I have a dataframe with 4 columns. The 3 first colums are only useful to use as a group by for me. I want to get all the possible combinations of Event numbers for 1 Employee No/Client Number/Date. As an example, in the photo below :
https://i.stack.imgur.com/5r3vQ.png
This is the output i would want to get :
https://i.stack.imgur.com/JiroJ.png
Note that for me the order is not important, meaning that the combination 123,4567 is the same as the combination 4567,123. So if there was let's say 5 cases of 123,4567 and 8 cases of 4567,123 i would want only one line with 123,4567 and 13.
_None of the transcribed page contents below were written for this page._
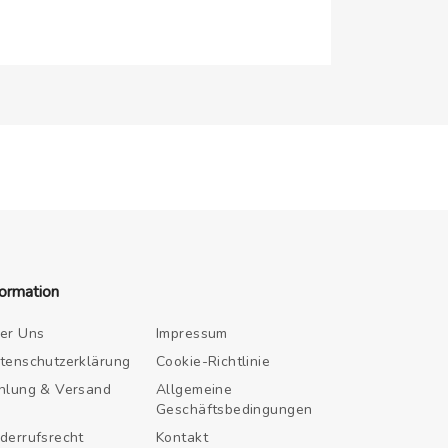
formation
er Uns
Impressum
tenschutzerklärung
Cookie-Richtlinie
hlung & Versand
Allgemeine
Geschäftsbedingungen
derrufsrecht
Kontakt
Any idea ? I'm still new to Python and kind of stuck!
Thank you very much :)
Edit :
This code seems to be working :
import pandas as pd
import time
from collections import Counter
from itertools import chain, combinations
import sys
sys.path.append('C:/Config Python')
import config
import pyodbc
import pandas as pd
import numpy as np
pd.options.display.max_colwidth = 150
#Build teradata connection function
def td_connect(usr, pwd, DRIVER = 'XXX', DBCNAME = 'YYY'):
try:
conn_td = pyodbc.connect(DRIVER=DRIVER, DBCNAME=DBCNAME, UID=usr, PWD=pwd, autocommit = True)
return conn_td
except IOError as e:
print('I/O error !')
#Give the query you wish to run
sql = """
The code is here
"""
#Put td login information
conn = td_connect(usr=config.username,pwd=config.password)
#get data
df = pd.read_sql(sql, conn)
df
gp = df.groupby(['Employee no', 'Client number', 'Date'])
d = dict()
for name, group in gp:
l = group['Event Number'].to_list()
try:
d[len(l)].append(l)
except KeyError:
d[len(l)] = [l]
d
meets = []
for i in d.keys():
meets.append(Counter(chain.from_iterable(combinations(line, i) for line in d[i])))
print(meets)